This evening, MPs will vote on the second round of indicative votes. The essence is to find some alternative to the Brexit plan as put to the House by Theresa May and rejected by the Commons 2.5 times. The first round of indicative votes came up blank for a very simple reason – the real majority in the House is for finding someway to cancel Brexit, either outright or through the cover of a second referendum, but they are all too scared of the electorate to actually say so. Instead, we go round in circles.
What do we expect tonight? The logical thing would be for them to coalesce around a second referendum since this is actually the most straightforward possibility, oddly enough. The argument against it tends to be that it will cause division – this is really starting not to wash given the divisions in society that are already clearly there. Another complaint is that another referendum will not settle the issue unless somehow it produces a thumping result either way. News flash: nothing is going to settle the issue definitively. The Brexit issue will rage on for another decade at least, which it feels like I’ve been saying for a decade already even though it’s only been three years and a bit.
What’s likely is they’ll convene around adding a customs union to the political declaration. Although this is really a minor wrinkle and represents the Remain House trying to find a compromise, it isn’t going to work. Grayling and Truss have come out with both barrels against a Customs Union for the usual reason: it will stop the UK signing imaginary trade deals with the USA and China.
Further, if this is about getting May’s deal over the line, then I’m afraid I have to go back to putting “deal” in quotations. All this will achieve is a new Tory prime minister announcing “Bollocks to Customs Union” on day one in Number Ten and on we go.
There are also problems with any other form of softer Brexit. The EEA/EFTA possibility is faced with the very, very real issue that none of the EFTA countries really want us anymore. The reasons are pretty sound as well: the UK is a huge economy that will disrupt their strange little band quite profoundly. Add to this the fact that the UK will treat it like purgatory, disrupting everything and then very possibly pissing off elsewhere, and no wonder Lichtenstein and the Norwegians aren’t that keen.
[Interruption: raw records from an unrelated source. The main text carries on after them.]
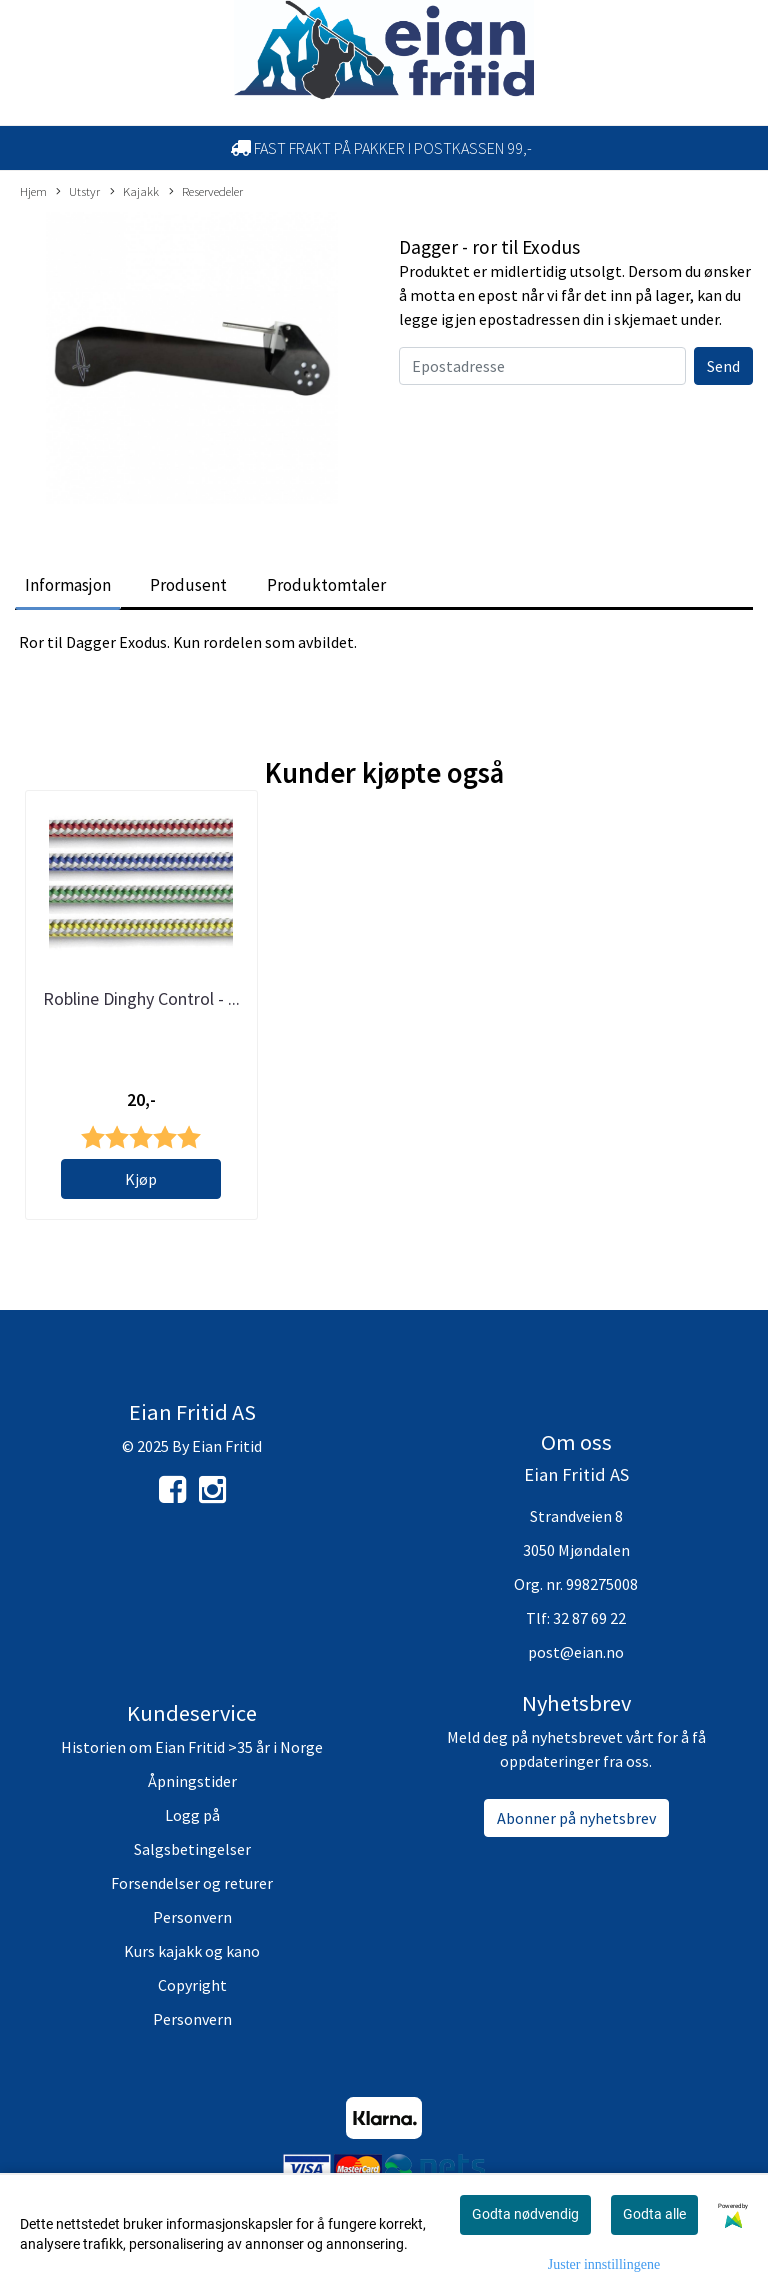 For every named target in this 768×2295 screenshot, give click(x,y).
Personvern (192, 1917)
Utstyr (78, 192)
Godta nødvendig (525, 2214)
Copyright (192, 1985)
Also, the Brexiteers objections to EFTA will be much greater given the free movement issue. There is no compromise there to be reached. A second referendum, sadly in most respects, is all there is left. The House has to realise there is no magical solution; there is no easy way out of all of this. It should come together around something that at least theoretically solves the problem at hand. My bet is that they won’t, but I would be be happy to be proven wrong on this.
Paul W says
Nick –
A second referendum isn’t a ‘solution’, it is a process. Those who promote the idea see it as a means to one end: having another go at ‘stopping Brexit’. That is so plainly obvious, it seems hardly worth making the point. But it still needs to be made nevertheless.
Bye bye G7 says
No easy option
This will go on for another decade
Divide the nasty party with a soft brexit of any form or revoke will do the trick
They need to be dealt a fatal blow as the betrayer of brexit as the brexit party
To be degraded like their bed partner the liberals
Their aged membership can go to ukip or del boy farage in their twilight years
Wither the tories and you end 40 years of fighting the eu
Martin says
Nick Tyrone:
You seem to be unclear about The Customs Union, EEA and EFTA. This is not surprising, most of us are. I do know this much: the EEA is effectively The Single Market, in which all EFTA countries, Norway, Switzerland, Iceland and Liechtenstein participate; Norway does not belong to The Customs Union (nor, I presume, do the others); Switzerland does not participate in the EFTA court, so, when need be, has to go through the EU Court of Justice;
I see no necessity to be in EFTA. In order to comply with the Good Friday Agreement, I cannot see any other arrangement than staying with the Customs Union and Single Market. This also implies recognition of the authority of the Court of Justice of the EU.
It is simply dishonest of May to insist that she will honour the Good Friday Agreement, but terminate free movement and judicial oversight of the CJEU.
Paul W says
Martin
The EEA is the single market with a different wraper. The EEA was designed as the ante-room to EU membership. EFTA members Norway, Iceland and Liechtenstein are in the EEA. Norway voted against EU membership in 1994 and has stayed in the EEA (unlike eg Sweden which voted in 1994 to join the EU instead). The EFTA court serves a similar purpose for the three EFTA-EEA states as the CJEU does for the EU states. The two courts operate in parallel, if not completely in tandem.
Switzerland is the EFTA member that is *not* in the EEA. The Swiss voted by a very narrow margin against EEA membership in 1992. Instead Switzerland negotiated a series of bilateral agreements during the 1990s/2000s with the EU covering single market issues, freedom of movement issues and laterly the Schegen and Dublin Conventions on borders and asylum respectively (as well as participation in other programmes eg in the field of education). Note: *none* of the four EFTA countries are in the EU Customs Union.